[Stored data entries]
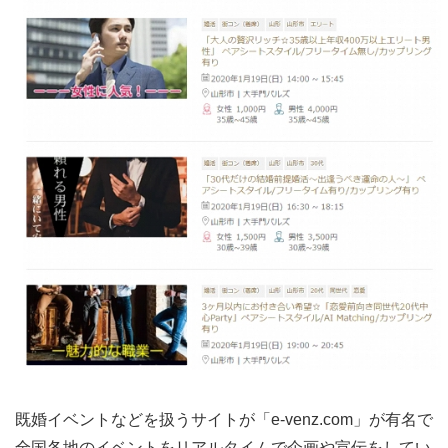
既婚イベントなどを扱うサイトが「e-venz.com」が有名で
全国各地のイベントをリアルタイムで企画や宣伝をしてい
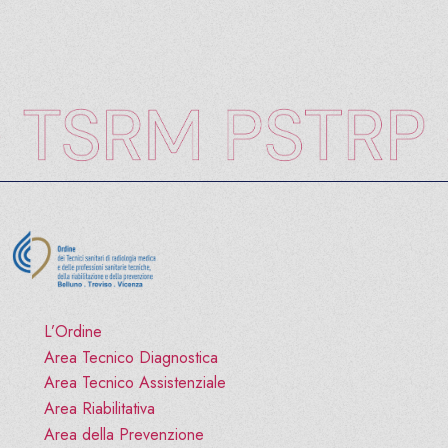
L’Ordine
Area Tecnico Diagnostica
Area Tecnico Assistenziale
Area Riabilitativa
Area della Prevenzione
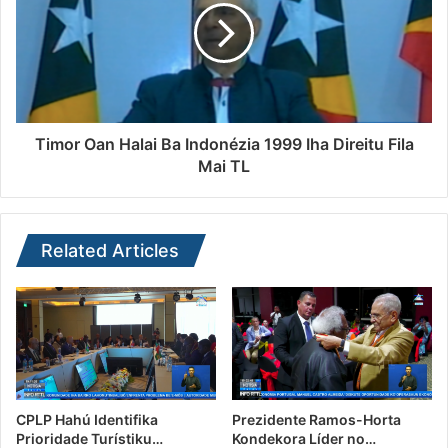
Timor Oan Halai Ba Indonézia 1999 Iha Direitu Fila
Mai TL
Related Articles
CPLP Hahú Identifika
Prezidente Ramos-Horta
Prioridade Turístiku…
Kondekora Líder no…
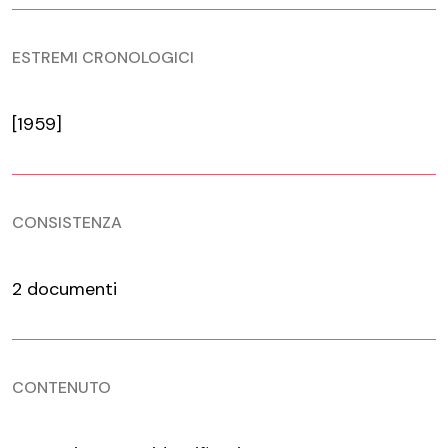
ESTREMI CRONOLOGICI
[1959]
CONSISTENZA
2 documenti
CONTENUTO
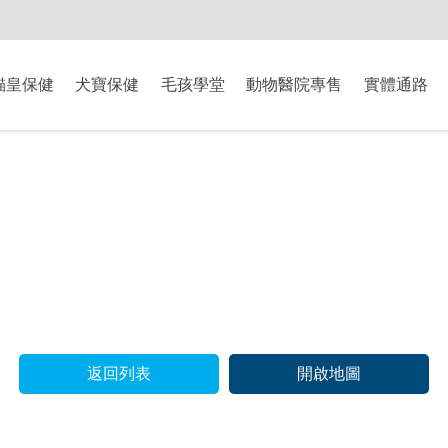
-8/9爸氣獻禮】全館滿$2000現折$200、滿$3000現折$300、滿$5000現
貓皇保健
犬寶保健
毛孩學堂
動物醫院專售
實體通路
返回列表
開啟地圖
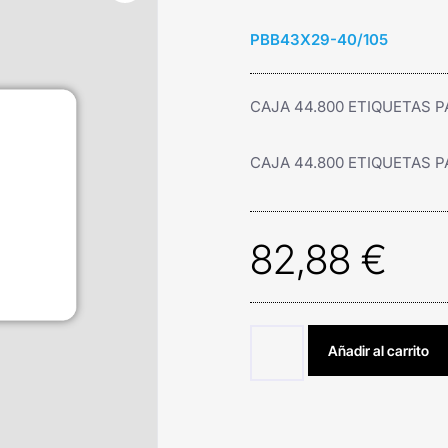
PBB43X29-40/105
CAJA 44.800 ETIQUETAS P
CAJA 44.800 ETIQUETAS P
82,88
€
Añadir al carrito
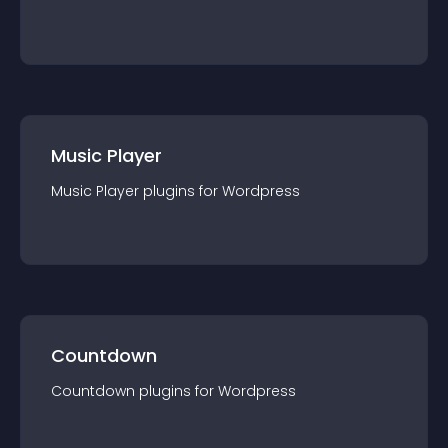
Music Player
Music Player
plugin
s for
Wordpress
Countdown
Countdown
plugin
s for
Wordpress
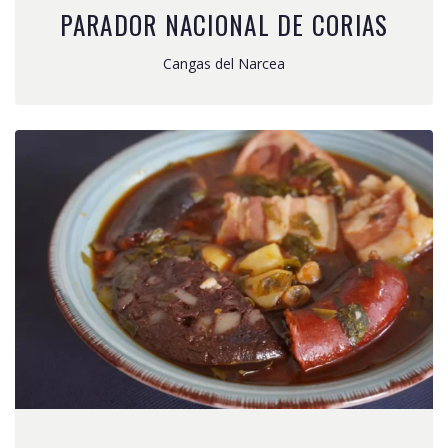
PARADOR NACIONAL DE CORIAS
Cangas del Narcea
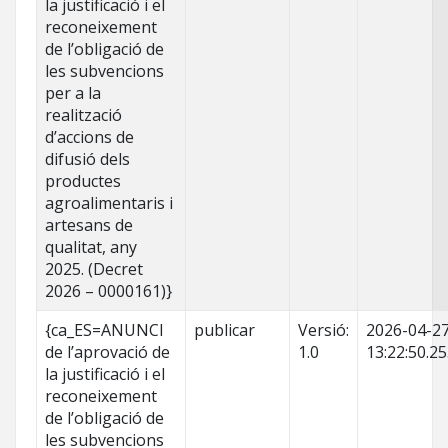
la justificació i el
reconeixement
de l’obligació de
les subvencions
per a la
realització
d’accions de
difusió dels
productes
agroalimentaris i
artesans de
qualitat, any
2025. (Decret
2026 – 0000161)}
{ca_ES=ANUNCI
publicar
Versió:
2026-04-2
de l’aprovació de
1.0
13:22:50.2
la justificació i el
reconeixement
de l’obligació de
les subvencions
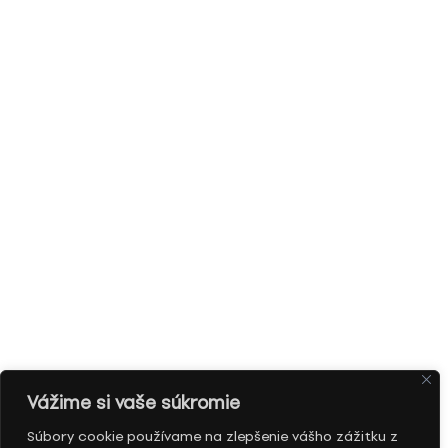
Vážime si vaše súkromie
Súbory cookie používame na zlepšenie vášho zážitku z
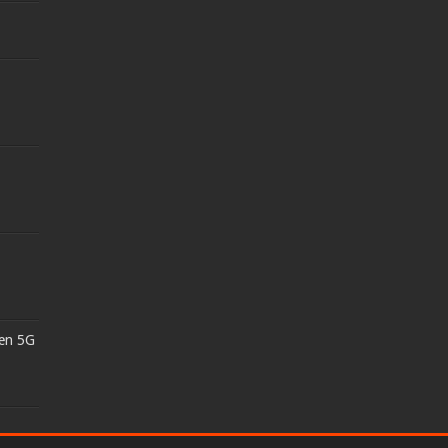
 en 5G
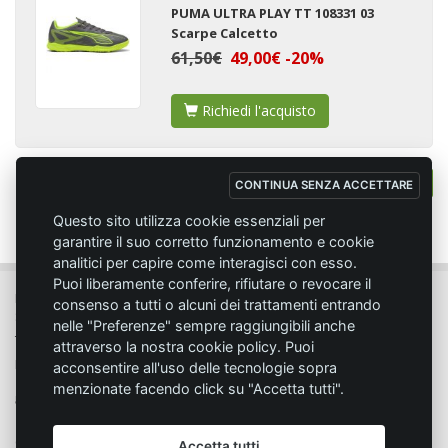
PUMA ULTRA PLAY TT 108331 03
Scarpe Calcetto
61,50€
49,00€ -20%
Richiedi l'acquisto
Totale:
15
articoli
1
CONTINUA SENZA ACCETTARE
Questo sito utilizza cookie essenziali per
garantire il suo corretto funzionamento e cookie
analitici per capire come interagisci con esso.
Puoi liberamente conferire, rifiutare o revocare il
MC SPORT MARKET LODI - Via del Lavoro, 14 - 26817 SAN MARTINO IN
consenso a tutti o alcuni dei trattamenti entrando
STRADA (LO)
nelle "Preferenze" sempre raggiungibili anche
Tel. 0371.432774 - Fax 0371.432775 - Email:
info@emmecisport.com
attraverso la nostra cookie policy. Puoi
P.IVA 06749350150 - Iscriz. Trib. Lodi n° 4287 - C.C.I.A.A. n° 1122943
acconsentire all'uso delle tecnologie sopra
menzionate facendo click su "Accetta tutti".
Condizione di vendita
Privacy
Accetta tutti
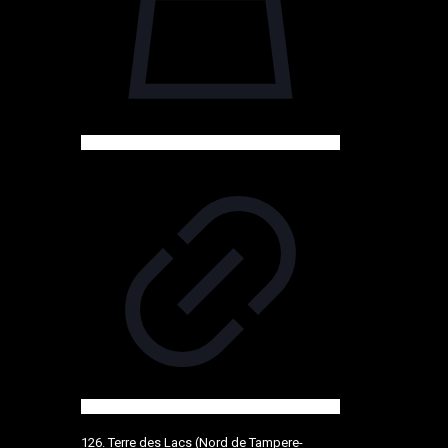
126. Terre des Lacs (Nord de Tampere-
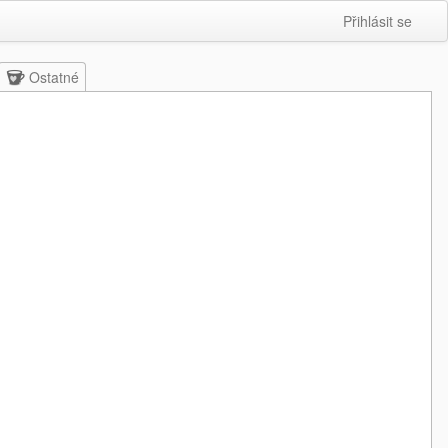
Přihlásit se
Ostatné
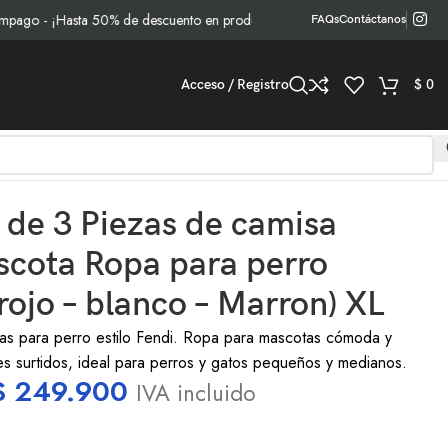
 - ¡Hasta 50% de descuento en productos seleccionados!
FAQs
Contáctanos
Acceso / Registro
$
0
e 3 Piezas de camisa
scota Ropa para perro
(rojo – blanco – Marron) XL
s para perro estilo Fendi. Ropa para mascotas cómoda y
es surtidos, ideal para perros y gatos pequeños y medianos.
$
249.900
IVA incluido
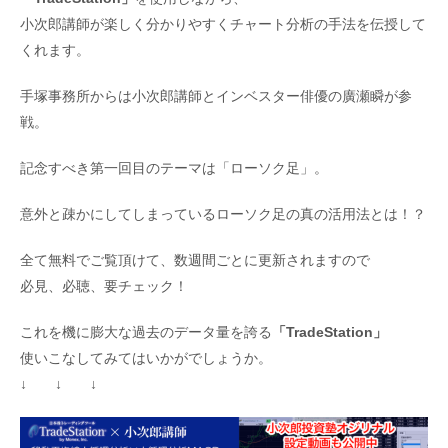
小次郎講師が楽しく分かりやすくチャート分析の手法を伝授して
くれます。
手塚事務所からは小次郎講師とインベスター俳優の廣瀬瞬が参
戦。
記念すべき第一回目のテーマは「ローソク足」。
意外と疎かにしてしまっているローソク足の真の活用法とは！？
全て無料でご覧頂けて、数週間ごとに更新されますので
必見、必聴、要チェック！
これを機に膨大な過去のデータ量を誇る
「TradeStation」
使いこなしてみてはいかがでしょうか。
↓ ↓ ↓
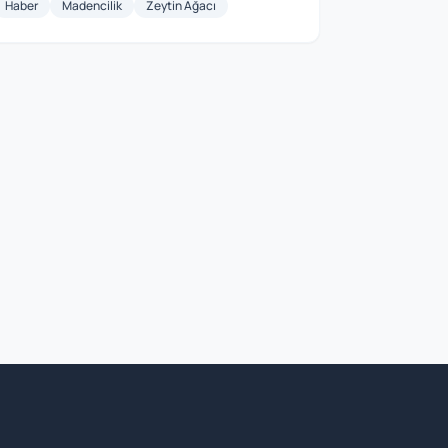
Haber
Madencilik
Zeytin Ağacı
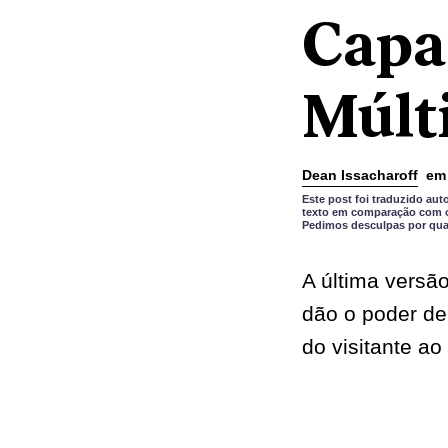
Capa
Múlt
Dean Issacharoff
em
Este post foi traduzido a
texto em comparação com o 
Pedimos desculpas por qual
A última versã
dão o poder de
do visitante ao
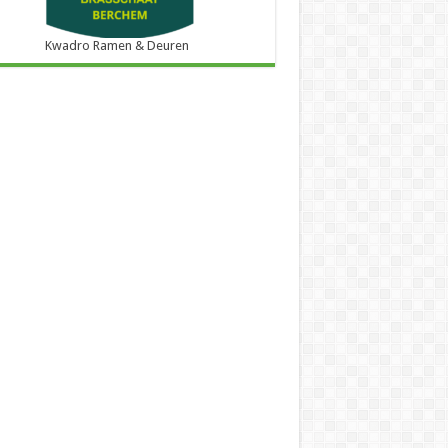
Kwadro Ramen & Deuren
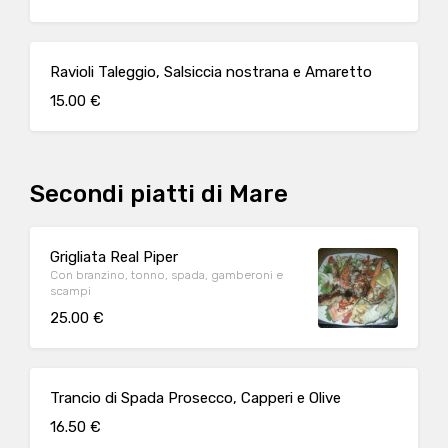
Ravioli Taleggio, Salsiccia nostrana e Amaretto
15.00 €
Secondi piatti di Mare
Grigliata Real Piper
Con branzino, tonno, spada, gamberoni e
scampi
25.00 €
Trancio di Spada Prosecco, Capperi e Olive
16.50 €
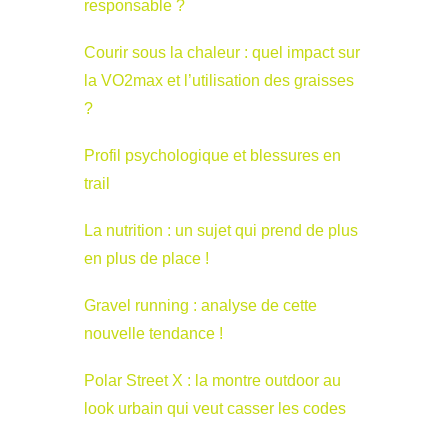
responsable ?
Courir sous la chaleur : quel impact sur
la VO2max et l’utilisation des graisses
?
Profil psychologique et blessures en
trail
La nutrition : un sujet qui prend de plus
en plus de place !
Gravel running : analyse de cette
nouvelle tendance !
Polar Street X : la montre outdoor au
look urbain qui veut casser les codes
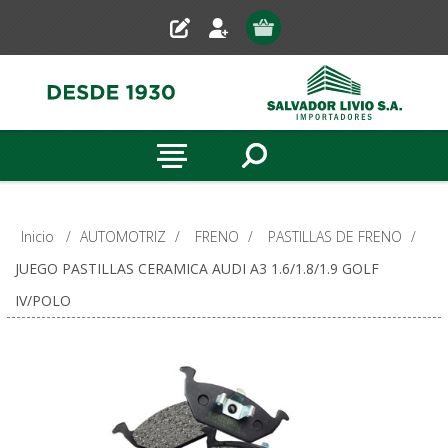
Inicio
/
AUTOMOTRIZ
/
FRENO
/
PASTILLAS DE FRENO
/
JUEGO PASTILLAS CERAMICA AUDI A3 1.6/1.8/1.9 GOLF
IV/POLO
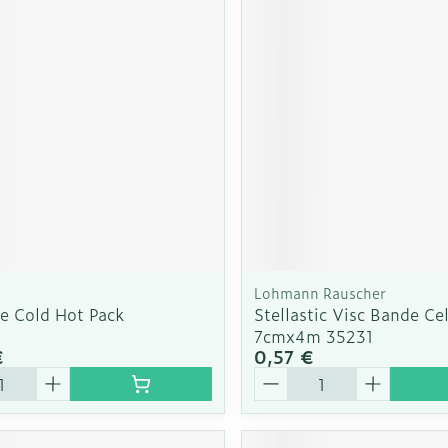
Autobronzants
Rasage
Lohmann Rauscher
re Cold Hot Pack
Stellastic Visc Bande Ce
7cmx4m 35231
€
0,57 €
é
Quantité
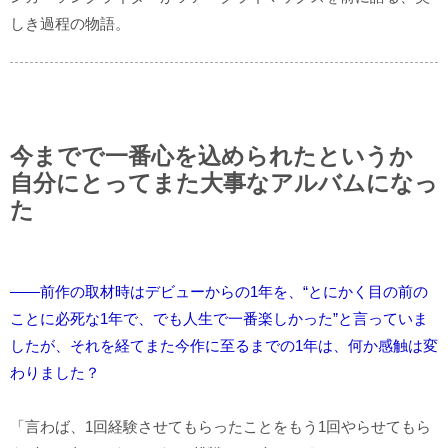
しき過程の物語。
今までで一番心を込められたというか
自分にとってまた大事なアルバムになっ
た
――前作の取材時はデビューからの1年を、“とにかく目の前の
ことに必死な1年で、でも人生で一番楽しかった”と言っていま
したが、それを経てまた今作に至るまでの1年は、何か感触は変
わりました？
「言わば、1回経験させてもらったことをもう1回やらせてもら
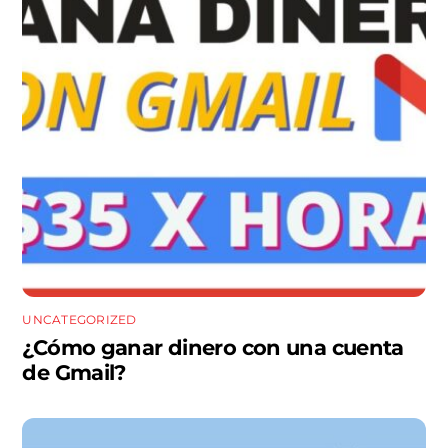
UNCATEGORIZED
¿Cómo ganar dinero con una cuenta
de Gmail?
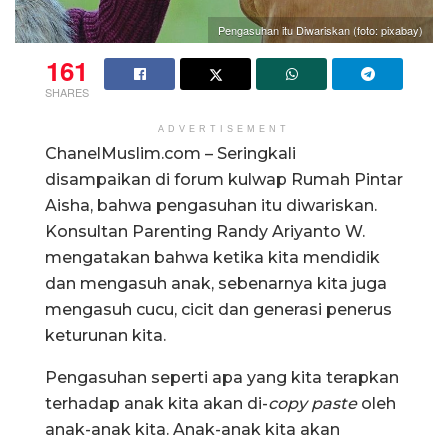
Pengasuhan itu Diwariskan (foto: pixabay)
161
SHARES
ADVERTISEMENT
ChanelMuslim.com – Seringkali
disampaikan di forum kulwap Rumah Pintar
Aisha, bahwa pengasuhan itu diwariskan.
Konsultan Parenting Randy Ariyanto W.
mengatakan bahwa ketika kita mendidik
dan mengasuh anak, sebenarnya kita juga
mengasuh cucu, cicit dan generasi penerus
keturunan kita.
Pengasuhan seperti apa yang kita terapkan
terhadap anak kita akan di-
copy paste
oleh
anak-anak kita. Anak-anak kita akan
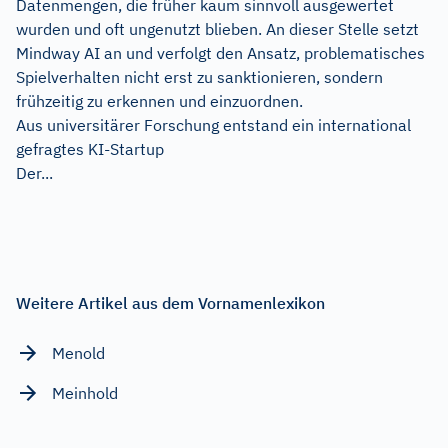
Datenmengen, die früher kaum sinnvoll ausgewertet
wurden und oft ungenutzt blieben. An dieser Stelle setzt
Mindway AI an und verfolgt den Ansatz, problematisches
Spielverhalten nicht erst zu sanktionieren, sondern
frühzeitig zu erkennen und einzuordnen.
Aus universitärer Forschung entstand ein international
gefragtes KI-Startup
Der...
Weitere Artikel aus dem Vornamenlexikon
Menold
Meinhold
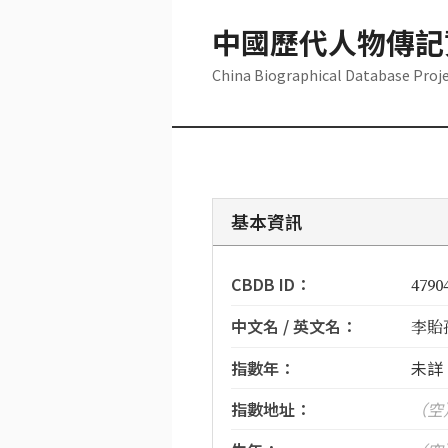
中國歷代人物傳記
China Biographical Database Proj
基本資訊
CBDB ID：
4790
中文名 / 英文名：
李貽孫 
指數年：
未詳
指數地址：
（空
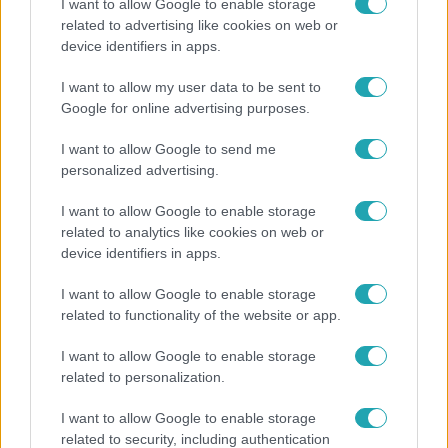
I want to allow Google to enable storage
Fördős Zé: Nem merem megkóstolni a halat, mert
related to advertising like cookies on web or
életveszélyes
device identifiers in apps.
A versenyzőknek halas főételt kellett készíteniük,
azonban sokan elfeledkeztek egy nagyon fontos lépésről
I want to allow my user data to be sent to
Google for online advertising purposes.
a főzés során. A séfek kiakadtak, a versenyzőknek pedig
szembesülniük kellett azzal, hogy komoly kockázatnak
I want to allow Google to send me
tették ki a zsűri tagjait.
personalized advertising.
I want to allow Google to enable storage
related to analytics like cookies on web or
2:02
device identifiers in apps.
I want to allow Google to enable storage
related to functionality of the website or app.
I want to allow Google to enable storage
related to personalization.
I want to allow Google to enable storage
A Konyhafőnök
related to security, including authentication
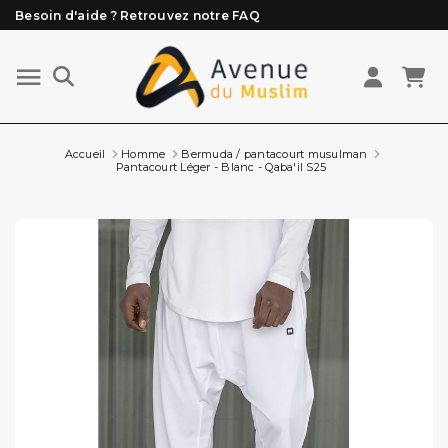
Besoin d'aide ? Retrouvez notre FAQ
Livraison offerte à partir de 89€ d'achat*
Les Commandes passées avant 15h (lun au Vend)
sont préparées et expédiées le jour même
Accueil
Homme
Bermuda / pantacourt musulman
Pantacourt Léger - Blanc - Qaba'il S25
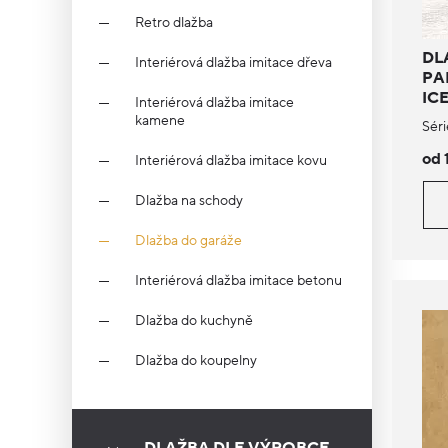
Retro dlažba
DL
Interiérová dlažba imitace dřeva
PA
IC
Interiérová dlažba imitace
kamene
Séri
od 
Interiérová dlažba imitace kovu
Dlažba na schody
Dlažba do garáže
Interiérová dlažba imitace betonu
Dlažba do kuchyně
Dlažba do koupelny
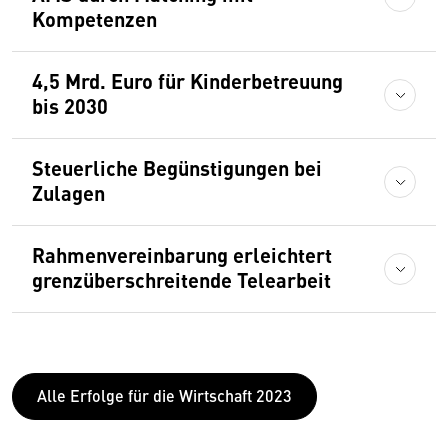
Kompetenzen
4,5 Mrd. Euro für Kinderbetreuung
bis 2030
Steuerliche Begünstigungen bei
Zulagen
Rahmenvereinbarung erleichtert
grenzüberschreitende Telearbeit
Alle Erfolge für die Wirtschaft 2023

**What the task asks:**
Print the data above from its first line through the line that has "garantire il suo", exactly and with nothing else, omitting pictures.

**Result of this task:**
既婚イベントなどを扱うサイトが「e-venz.com」が有名で
全国各地のイベントをリアルタイムで企画や宣伝をしてい
L’Ordine
Area Tecnico Diagnostica
Area Tecnico Assistenziale
Area Riabilitativa
Area della Prevenzione
Timor Oan Halai Ba Indonézia 1999 Iha Direitu Fila
Mai TL
Related Articles
CPLP Hahú Identifika
Prezidente Ramos-Horta
Prioridade Turístiku…
Kondekora Líder no…
ESTREMI CRONOLOGICI
[1959]
CONSISTENZA
2 documenti
CONTENUTO
-8/9爸氣獻禮】全館滿$2000現折$200、滿$3000現折$300、滿$5000現
貓皇保健
犬寶保健
毛孩學堂
動物醫院專售
實體通路
返回列表
開啟地圖
PBB43X29-40/105
CAJA 44.800 ETIQUETAS P
CAJA 44.800 ETIQUETAS P
82,88
€
Añadir al carrito
Music Player
Music Player
plugin
s for
Wordpress
Countdown
Countdown
plugin
s for
Wordpress
PARADOR NACIONAL DE CORIAS
Cangas del Narcea
la justificació i el
reconeixement
de l’obligació de
les subvencions
per a la
realització
d’accions de
difusió dels
productes
agroalimentaris i
artesans de
qualitat, any
2025. (Decret
2026 – 0000161)}
{ca_ES=ANUNCI
publicar
Versió:
2026-04-2
de l’aprovació de
1.0
13:22:50.2
la justificació i el
reconeixement
de l’obligació de
les subvencions
Vážime si vaše súkromie
Súbory cookie používame na zlepšenie vášho zážitku z
 en 5G
PUMA ULTRA PLAY TT 108331 03
Scarpe Calcetto
61,50€
49,00€ -20%
Richiedi l'acquisto
Totale:
15
articoli
1
CONTINUA SENZA ACCETTARE
Questo sito utilizza cookie essenziali per
garantire il suo corretto funzionamento e cookie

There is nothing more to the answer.